Set `MODEL_DIR` to be a Google Cloud Storage bucket that you can write to.   The code will write your checkpoins to this directory.

In [3]:
MODEL_DIR = 'gs://path/to/your/bucket'
URL_BASE_PATH = 'gs://rxrx1-us-central1/tfrecords/random-42'

# make sure we're in a TPU runtime
assert 'COLAB_TPU_ADDR' in os.environ

# set TPU-relevant args
tpu_grpc = 'grpc://{}'.format(os.environ['COLAB_TPU_ADDR'])
num_shards = 8  # colab uses Cloud TPU v2-8

# upload credentials to the TPU
with tf.Session(tpu_grpc) as sess:
    data = json.load(open('/content/adc.json'))
    tf.contrib.cloud.configure_gcs(sess, credentials=data)

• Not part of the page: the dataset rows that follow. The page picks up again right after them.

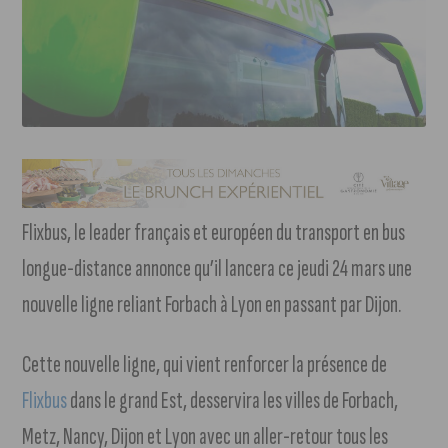
Flixbus, le leader français et européen du transport en bus
longue-distance annonce qu’il lancera ce jeudi 24 mars une
nouvelle ligne reliant Forbach à Lyon en passant par Dijon.
Cette nouvelle ligne, qui vient renforcer la présence de
Flixbus
dans le grand Est, desservira les villes de Forbach,
Metz, Nancy, Dijon et Lyon avec un aller-retour tous les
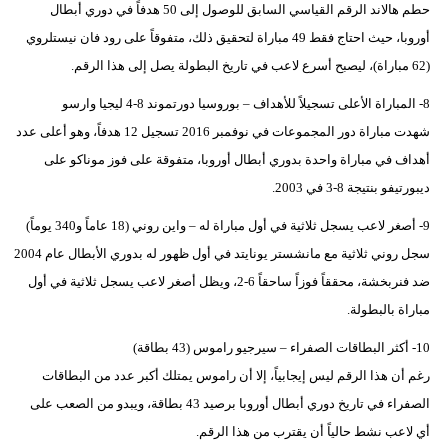
حطم هالاند الرقم القياسي السابق للوصول إلى 50 هدفاً في دوري أبطال
أوروبا، حيث احتاج فقط 49 مباراة لتحقيق ذلك، متفوقاً على رود فان نيستلروي
(62 مباراة)، ليصبح أسرع لاعب في تاريخ البطولة يصل إلى هذا الرقم.
8- المباراة الأعلى تسجيلاً للأهداف – بوروسيا دورتموند 8-4 ليجيا وارسو
شهدت مباراة دور المجموعات في نوفمبر 2016 تسجيل 12 هدفاً، وهو أعلى عدد
أهداف في مباراة واحدة بدوري أبطال أوروبا، متفوقة على فوز موناكو على
ديبورتيفو بنتيجة 8-3 في 2003.
9- أصغر لاعب يسجل ثلاثية في أول مباراة له – واين روني (18 عاماً و340 يوماً)
سجل روني ثلاثية مع مانشستر يونايتد في أول ظهور له بدوري الأبطال عام 2004
ضد فنربخشة، محققاً فوزاً ساحقاً 6-2، ويظل أصغر لاعب يسجل ثلاثية في أول
مباراة بالبطولة.
10- أكثر البطاقات الصفراء – سيرجيو راموس (43 بطاقة)
رغم أن هذا الرقم ليس إيجابياً، إلا أن راموس يمتلك أكبر عدد من البطاقات
الصفراء في تاريخ دوري أبطال أوروبا برصيد 43 بطاقة، ويبدو من الصعب على
أي لاعب نشط حالياً أن يقترب من هذا الرقم.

tf.logging.set_verbosity(tf.logging.INFO)

main(use_tpu=True,
     tpu=tpu_grpc,
     gcp_project=None,
     tpu_zone=None,
     url_base_path=URL_BASE_PATH,
     use_cache=False,
     model_dir=MODEL_DIR,
     train_epochs=1,
     train_batch_size=512,
     num_train_images=73030,
     epochs_per_loop=1,
     log_step_count_epochs=1,
     num_cores=num_shards,
     data_format='channels_last',
     transpose_input=True,
     tf_precision='bfloat16',
     n_classes=1108,
     momentum=0.9,
     weight_decay=1e-4,
     base_learning_rate=0.2,
     warmup_epochs=5)

W0627 19:53:08.003671 139758653511552 deprecation_wrapper.py:119] From /content/rxrx1-utils/rxrx/main.py:280: The name tf.logging.info is deprecated. Please use tf.compat.v1.logging.info instead.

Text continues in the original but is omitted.